Exporters Fear Higher Freight Costs as Shipments Held Back Due to Red Sea Situation

Published: January 8, 2024
Author: TEXTILE VALUE CHAIN

The commerce department is closely monitoring the developments in the Red Sea region as exporters are holding back their shipments, citing concerns over escalating freight costs. The increase in costs is a result of shipping vessels having to take longer routes to avoid the area due to ongoing attacks by Iran-backed Houthi rebels.

Shippers are rerouting their vessels around the Cape of Good Hope, leading to higher freight and insurance expenses. Agricultural and textile products are among the affected shipments. While there is currently no shortage of containers, exporters are facing potential delays of 12-14 days in turnaround time.

A senior government official expressed concerns about the impact on shipments if the situation persists. The official also highlighted that although exports to the US west coast remain unaffected, shipments to Europe, North Africa, and West Asia have been adversely affected. India exports goods worth $110 billion to these three regions.

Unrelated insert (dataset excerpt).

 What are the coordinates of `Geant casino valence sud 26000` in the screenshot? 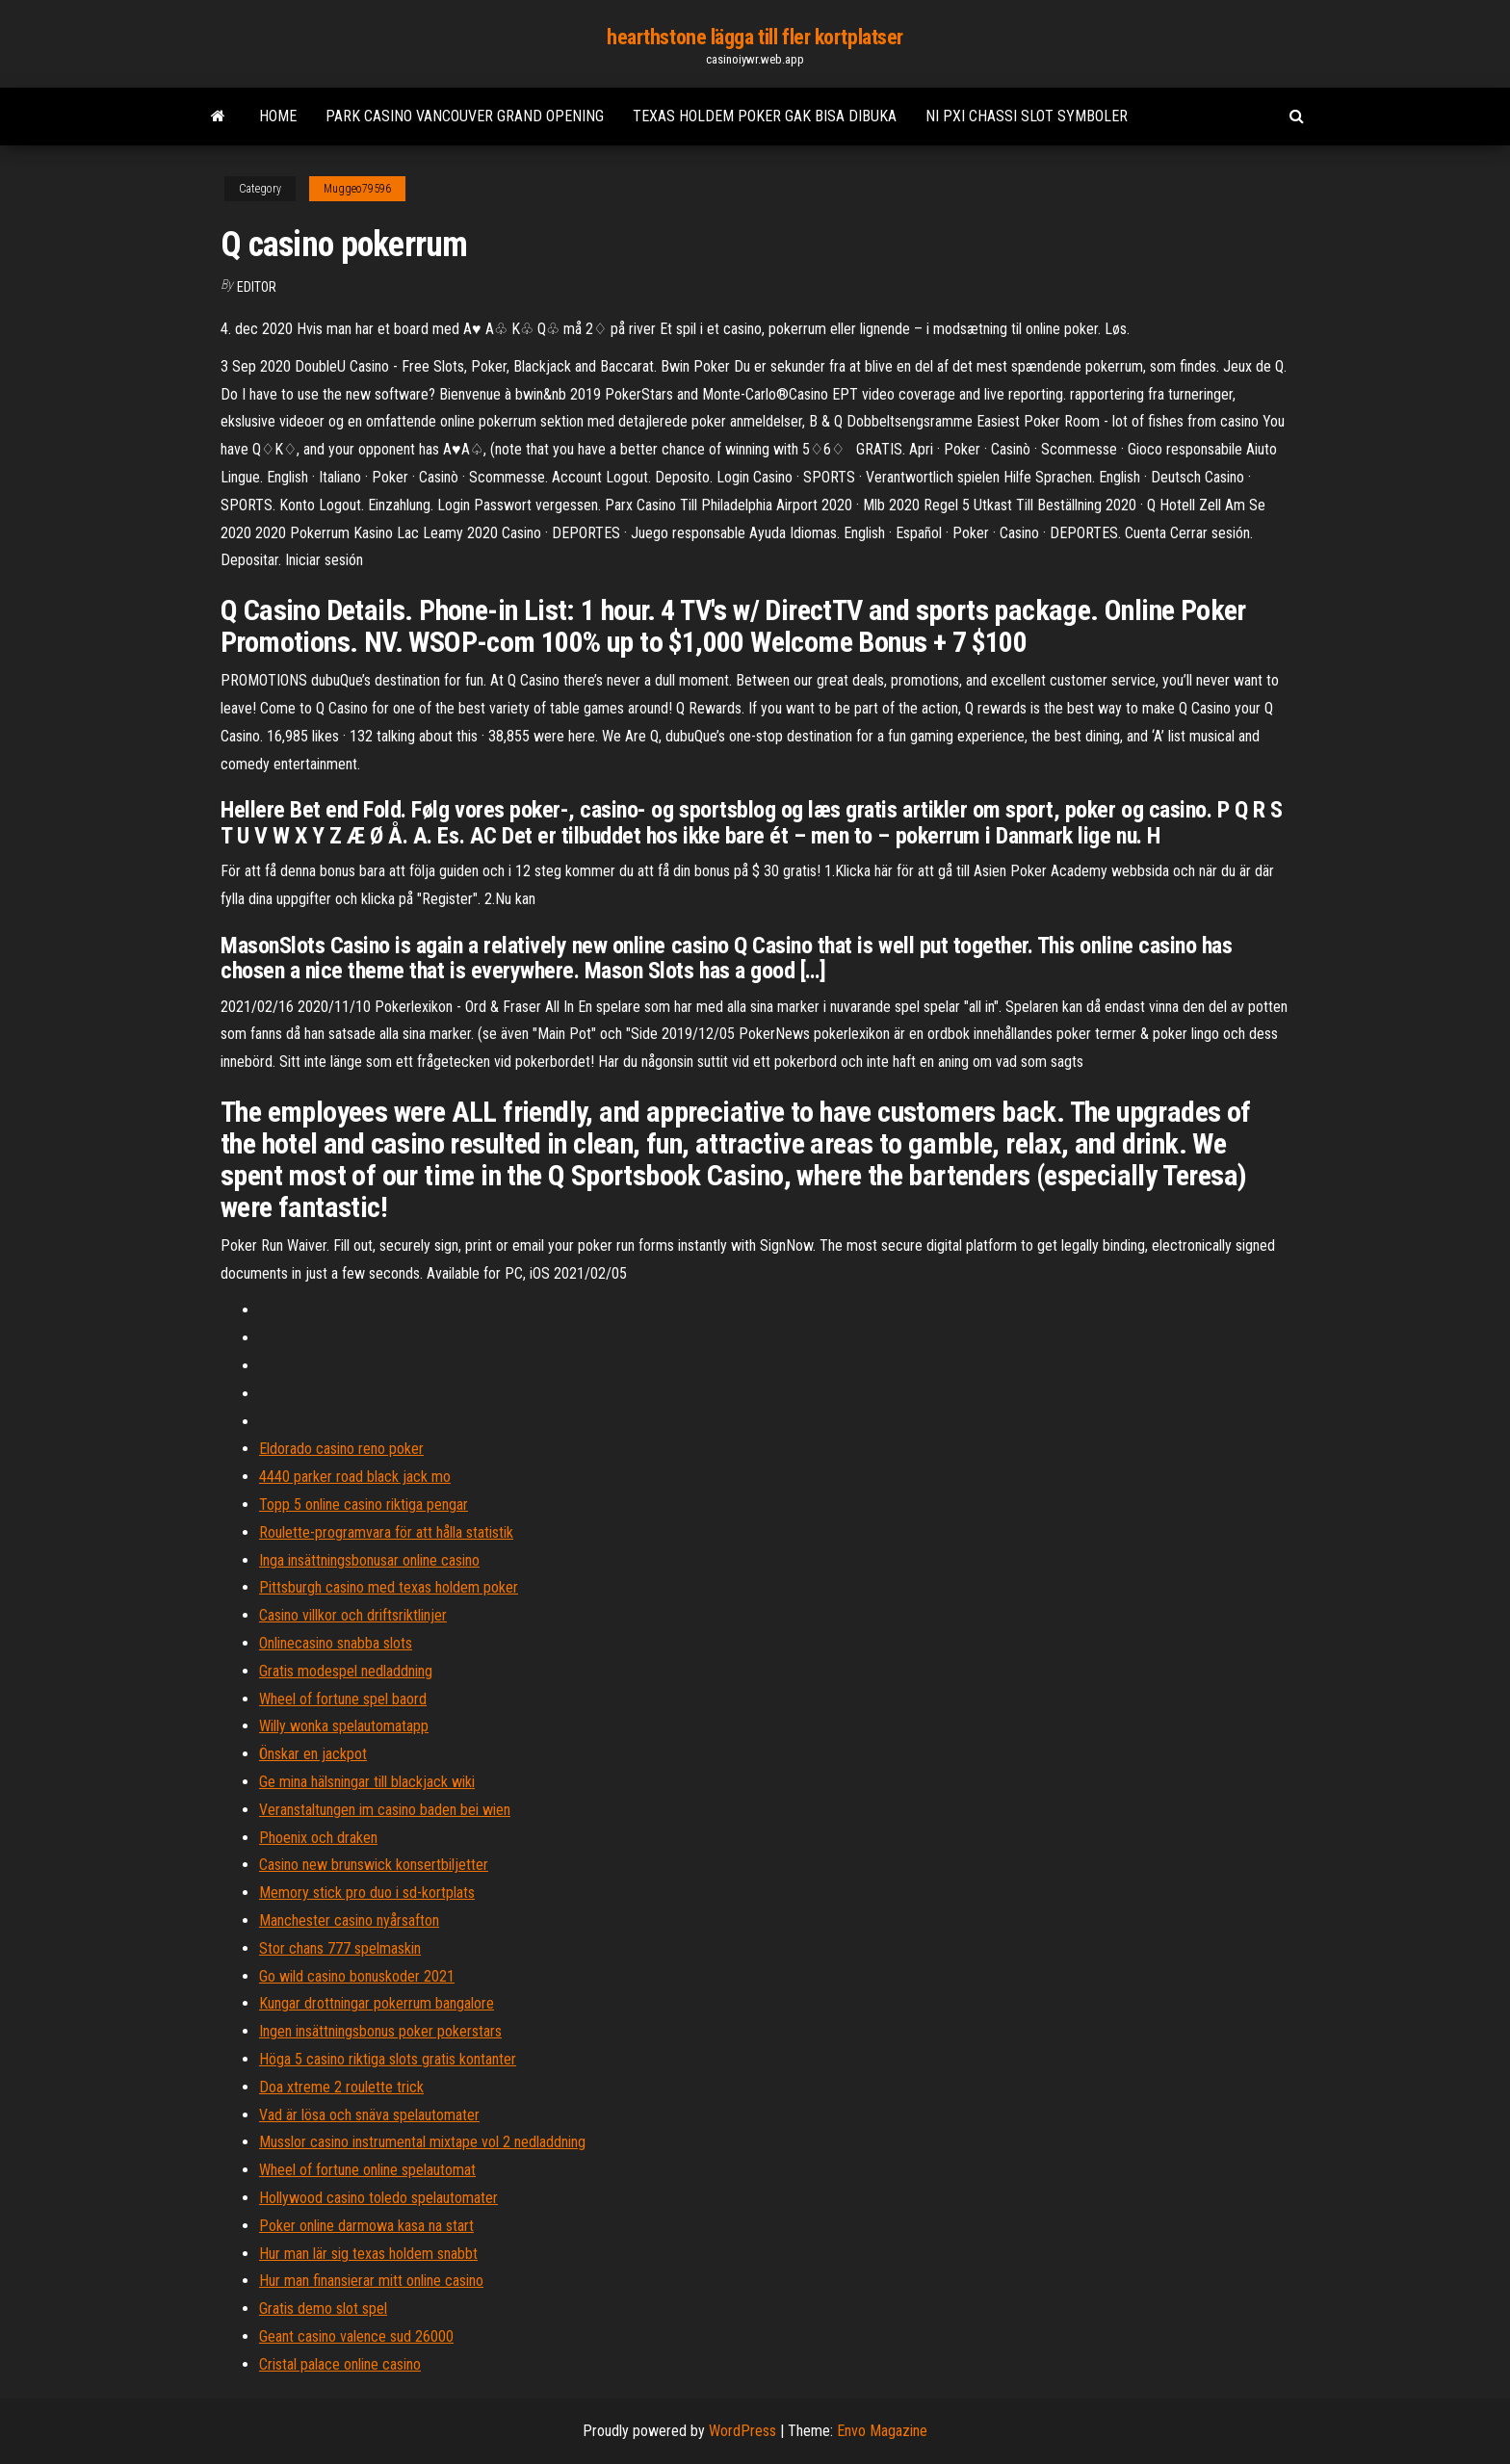 It's located at (356, 2336).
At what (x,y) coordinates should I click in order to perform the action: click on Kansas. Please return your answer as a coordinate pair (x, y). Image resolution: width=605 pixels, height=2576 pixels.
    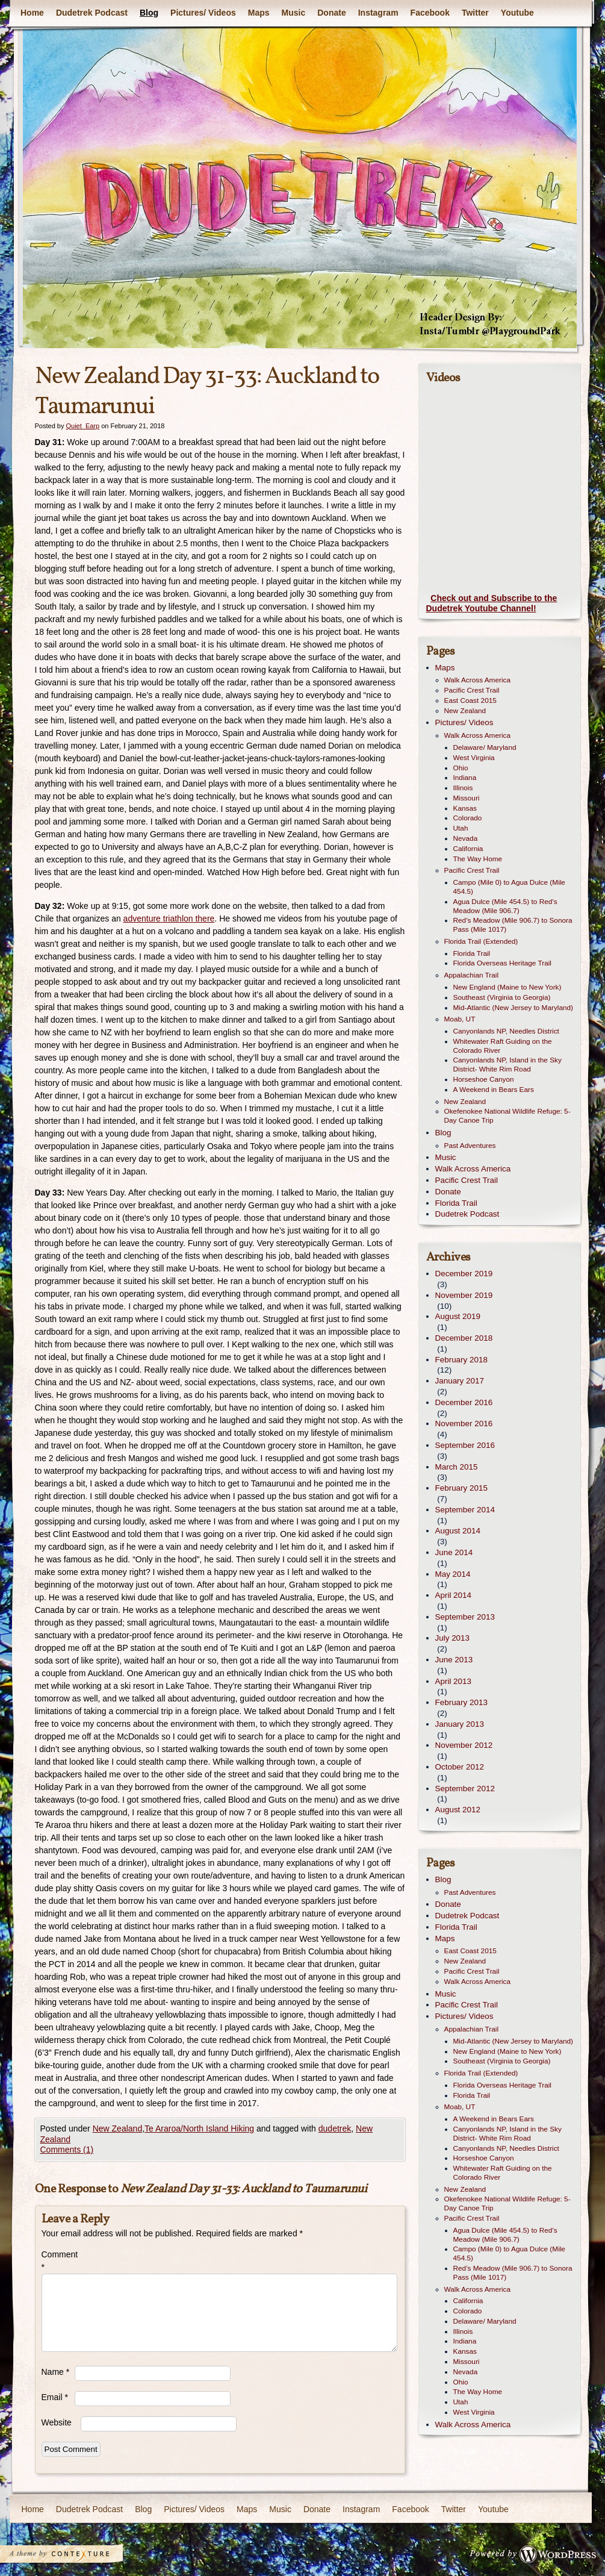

The commerce department has not yet conducted a detailed assessment of the impact on Indian exports but acknowledged that exporters abroad may be holding back their shipments. In response to the crisis, the commerce secretary convened a meeting with exporters to address the challenges.

To mitigate the risks in the Red Sea, several shipments are being escorted with security assistance from the Ministry of Defence. Additionally, Danish shipping giant Maersk announced that it will redirect its vessels around the Cape of Good Hope indefinitely due to the volatile and heightened security risks in the region.

The situation continues to unfold, and a thorough evaluation of the delay’s quantification is yet to be conducted. The commerce department remains vigilant in monitoring the situation and its potential impact on Indian exports.